-- The records follows --
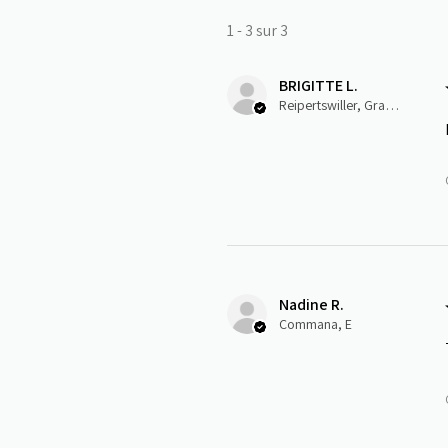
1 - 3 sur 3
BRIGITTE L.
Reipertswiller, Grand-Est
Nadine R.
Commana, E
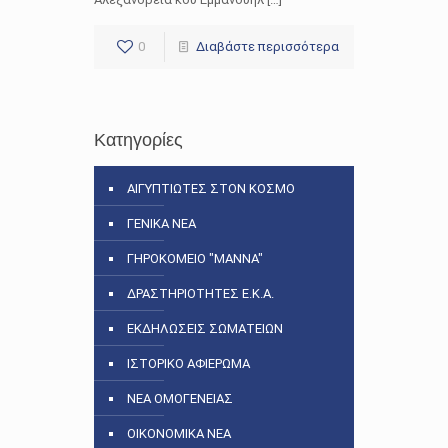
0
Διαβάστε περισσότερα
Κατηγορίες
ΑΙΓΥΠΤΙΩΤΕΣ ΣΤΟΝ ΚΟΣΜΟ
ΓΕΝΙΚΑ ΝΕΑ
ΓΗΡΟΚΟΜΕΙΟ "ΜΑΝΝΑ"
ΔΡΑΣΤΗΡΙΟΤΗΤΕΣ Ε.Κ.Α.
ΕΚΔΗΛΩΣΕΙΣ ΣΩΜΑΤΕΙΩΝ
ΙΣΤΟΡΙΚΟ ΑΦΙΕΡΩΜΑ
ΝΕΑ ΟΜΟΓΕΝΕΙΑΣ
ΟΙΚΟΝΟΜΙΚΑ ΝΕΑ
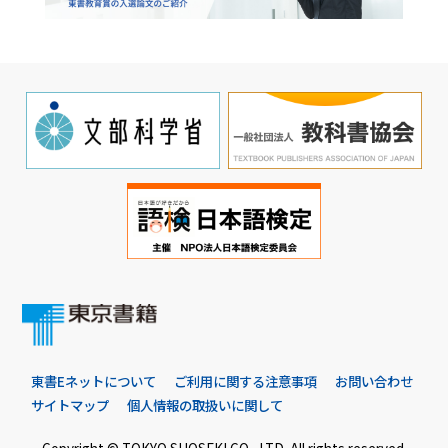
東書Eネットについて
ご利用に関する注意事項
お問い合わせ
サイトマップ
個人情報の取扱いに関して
-- The records concluded --
-- The records follows --
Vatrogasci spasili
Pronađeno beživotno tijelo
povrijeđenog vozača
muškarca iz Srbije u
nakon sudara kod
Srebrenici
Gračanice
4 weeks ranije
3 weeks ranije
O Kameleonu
-- The records concluded --
Print exactly the lines above that run from the one with "1 - 3 sur 3" down to the one with "個人情報の取扱いに関して", and omit the pictures.

1 - 3 sur 3
BRIGITTE L.
Reipertswiller, Grand-Est
Nadine R.
Commana, E
0
Διαβάστε περισσότερα
Κατηγορίες
ΑΙΓΥΠΤΙΩΤΕΣ ΣΤΟΝ ΚΟΣΜΟ
ΓΕΝΙΚΑ ΝΕΑ
ΓΗΡΟΚΟΜΕΙΟ "ΜΑΝΝΑ"
ΔΡΑΣΤΗΡΙΟΤΗΤΕΣ Ε.Κ.Α.
ΕΚΔΗΛΩΣΕΙΣ ΣΩΜΑΤΕΙΩΝ
ΙΣΤΟΡΙΚΟ ΑΦΙΕΡΩΜΑ
ΝΕΑ ΟΜΟΓΕΝΕΙΑΣ
ΟΙΚΟΝΟΜΙΚΑ ΝΕΑ
東書Eネットについて
ご利用に関する注意事項
お問い合わせ
サイトマップ
個人情報の取扱いに関して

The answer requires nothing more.